Is anyone going to this? Tickets aren't cheap, but they certainly look worth it. Anything with a happy hour gets my interest.  Tessynae and I are probably going to be attending.

Upstate Cultivate

It would be great to have a "Happenings in SC" thread, so we could share more of these types of things AND potential meet-ups. I don't know where I'd put it.


----------



## cntrywmnkw

I started a South Carolina Homesteaders social group post where we can maybe put stuff like this. If you go at the top where it says "community" a drop-down box comes down & it has a line for "social groups", click on that & it'll bring up a few different "social" groups.


----------



## BlueberryChick

Welcome to HT!
I'm in Aiken county, near Wagener. We are on 108 acres, inherited from my grandfather. We have chickens, goats and pigs.

Moxiegal62, I'd love to get together in our neck of the woods. Batesburg, maybe?


----------



## Dutchofsc

Friends fro SC. Pleas join the social group posted above, that way we can have good connectivity in our region.

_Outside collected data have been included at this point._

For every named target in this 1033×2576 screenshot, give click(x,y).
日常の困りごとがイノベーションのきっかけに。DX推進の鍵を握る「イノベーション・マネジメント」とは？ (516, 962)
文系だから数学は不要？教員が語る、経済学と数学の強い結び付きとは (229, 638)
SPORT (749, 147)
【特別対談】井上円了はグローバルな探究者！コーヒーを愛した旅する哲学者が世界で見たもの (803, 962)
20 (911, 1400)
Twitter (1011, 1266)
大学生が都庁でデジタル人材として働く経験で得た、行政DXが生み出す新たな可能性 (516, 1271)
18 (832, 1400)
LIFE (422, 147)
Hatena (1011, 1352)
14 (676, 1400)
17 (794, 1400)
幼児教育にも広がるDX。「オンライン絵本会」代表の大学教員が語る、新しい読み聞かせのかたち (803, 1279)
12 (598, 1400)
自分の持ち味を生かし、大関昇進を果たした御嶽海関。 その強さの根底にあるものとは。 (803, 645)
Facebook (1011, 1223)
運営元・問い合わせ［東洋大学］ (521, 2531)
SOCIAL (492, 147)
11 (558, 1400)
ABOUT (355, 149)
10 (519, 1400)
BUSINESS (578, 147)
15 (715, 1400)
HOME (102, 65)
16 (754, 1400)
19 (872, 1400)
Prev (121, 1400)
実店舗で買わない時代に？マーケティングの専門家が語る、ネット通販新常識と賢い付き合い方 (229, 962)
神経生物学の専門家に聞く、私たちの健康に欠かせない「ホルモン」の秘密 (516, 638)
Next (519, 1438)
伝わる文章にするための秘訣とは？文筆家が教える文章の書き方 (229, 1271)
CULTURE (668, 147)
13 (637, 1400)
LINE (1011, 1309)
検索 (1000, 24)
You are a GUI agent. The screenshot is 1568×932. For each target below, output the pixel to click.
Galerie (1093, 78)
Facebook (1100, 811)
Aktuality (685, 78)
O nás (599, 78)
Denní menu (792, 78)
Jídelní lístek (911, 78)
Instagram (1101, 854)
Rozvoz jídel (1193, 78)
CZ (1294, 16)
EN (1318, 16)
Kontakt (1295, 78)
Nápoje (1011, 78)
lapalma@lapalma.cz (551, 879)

I know there are plenty others around here, others that we can share ideas with and learn from. Thanks. 


Sent from my iPad using Homesteading Today


----------



## cntrywmnkw

Dutchofsc said:


> Friends fro SC. Pleas join the social group posted above, that way we can have good connectivity in our region. I know there are plenty others around here, others that we can share ideas with and learn from. Thanks.
> 
> 
> Sent from my iPad using Homesteading Today


Thank you Dutchofsc & Skizzlepig for joining the SC social group. I'm hoping we can get this going & maybe get a "meet & greet" where we can share & encourage each other & learn new skills.


----------



## moxiegal62

BlueberryChick said:


> Welcome to HT!
> I'm in Aiken county, near Wagener. We are on 108 acres, inherited from my grandfather. We have chickens, goats and pigs.
> 
> Moxiegal62, I'd love to get together in our neck of the woods. Batesburg, maybe?


Yes!! Let's! Let's chat a bit online and figure out a good place to meet some Saturday? Or Sunday afternoon? Batesburg has a few options for stuff like that


----------



## moxiegal62

Chickens are fun. Well, they can be entertaining. We are up to 29 for the moment. DH and I are raising chickens for their eggs and meat. He was more country raised. I am city raised. 
They have certainly been a learning experience in the 3.5 years we have had them.


----------



## Dutchofsc

Dear South Carolina homesteaders. There is a bee seminar in Blythewood on Thursday, 19 March at 7 pm. I will be there trying to learn all I can about bees and bee gardens. I hope you can join me there. 

Location, Blythewood high school media center.


----------